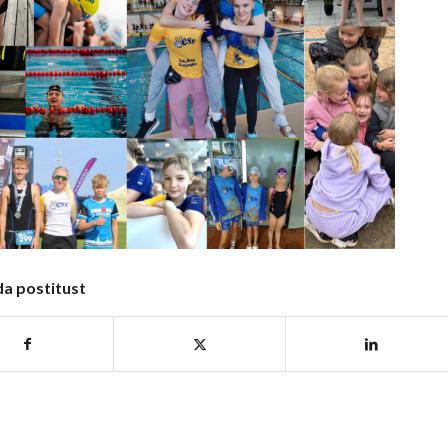
da postitust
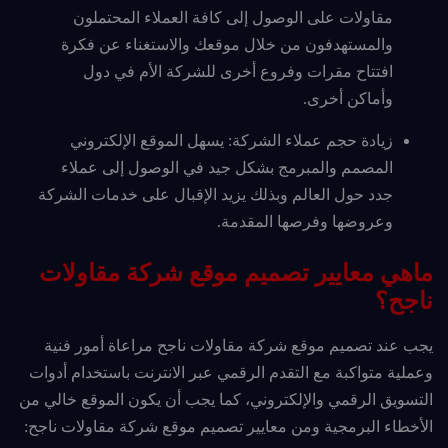
مقاولات على الوصول إلى كافة العملاء المحتملون
والمستهدفون من خلال موقعك والاستغناء عن فكرة
افتتاح مقرات وفروع أخرى للشركة الأم في دول
وأماكن أخرى.
زيادة حجم عملاء الشركة: يسهل الموقع الإلكتروني
المصمم والمبرمج بشكل جيد في الوصول إلى عملاء
جدد حول العالم وبذلك يزيد الإقبال على خدمات الشركة
وعروضها وفرصها المقدمة.
ماهي معايير تصميم موقع شركة مقاولات
ناجح؟
يجب عند تصميم موقع شركة مقاولات ناجح مراعاة أمور فنية
وعملية متواكبة مع التقدم الرقمي عبر الانترنت باستخدام أدوات
التسويق الرقمي والإلكتروني، كما يجب أن يكون الموقع خالي من
الأخطاء البرمجية ومن معايير تصميم موقع شركة مقاولات ناجح:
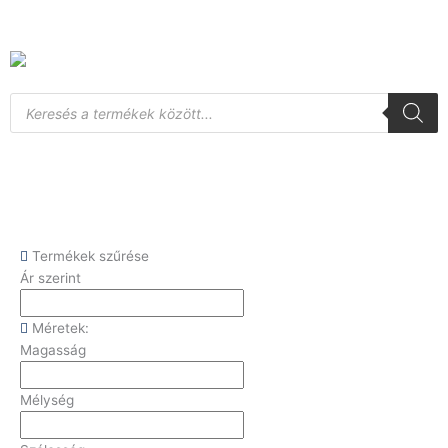
Skip
to
content
Products
search
Termékek szűrése
Ár szerint
Méretek:
Magasság
Mélység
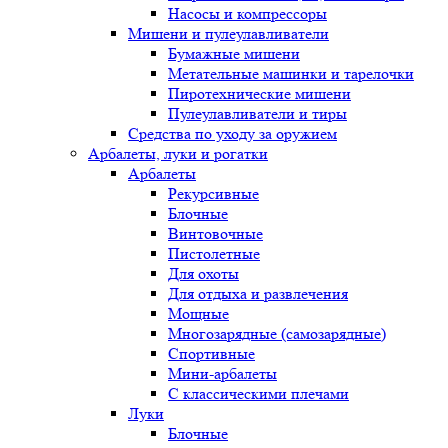
Насосы и компрессоры
Мишени и пулеулавливатели
Бумажные мишени
Метательные машинки и тарелочки
Пиротехнические мишени
Пулеулавливатели и тиры
Средства по уходу за оружием
Арбалеты, луки и рогатки
Арбалеты
Рекурсивные
Блочные
Винтовочные
Пистолетные
Для охоты
Для отдыха и развлечения
Мощные
Многозарядные (самозарядные)
Спортивные
Мини-арбалеты
С классическими плечами
Луки
Блочные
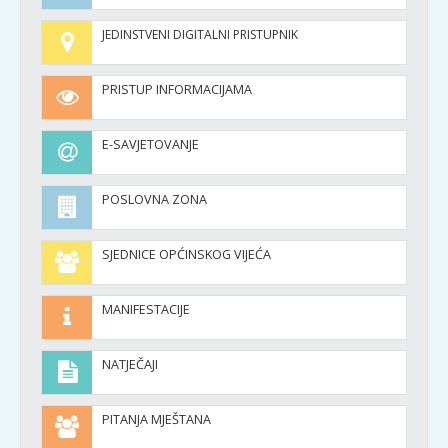
JEDINSTVENI DIGITALNI PRISTUPNIK
PRISTUP INFORMACIJAMA
E-SAVJETOVANJE
POSLOVNA ZONA
SJEDNICE OPĆINSKOG VIJEĆA
MANIFESTACIJE
NATJEČAJI
PITANJA MJEŠTANA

Description of the task - Reproduce the data above exactly, but only from the line containing "وأماكن أخرى." through the line containing "Бумажные мишени". Omit all pictures.

Answer to this task -
وأماكن أخرى.
زيادة حجم عملاء الشركة: يسهل الموقع الإلكتروني
المصمم والمبرمج بشكل جيد في الوصول إلى عملاء
جدد حول العالم وبذلك يزيد الإقبال على خدمات الشركة
وعروضها وفرصها المقدمة.
ماهي معايير تصميم موقع شركة مقاولات
ناجح؟
يجب عند تصميم موقع شركة مقاولات ناجح مراعاة أمور فنية
وعملية متواكبة مع التقدم الرقمي عبر الانترنت باستخدام أدوات
التسويق الرقمي والإلكتروني، كما يجب أن يكون الموقع خالي من
الأخطاء البرمجية ومن معايير تصميم موقع شركة مقاولات ناجح:
Skip
to
content
Products
search
Termékek szűrése
Ár szerint
Méretek:
Magasság
Mélység
Насосы и компрессоры
Мишени и пулеулавливатели
Бумажные мишени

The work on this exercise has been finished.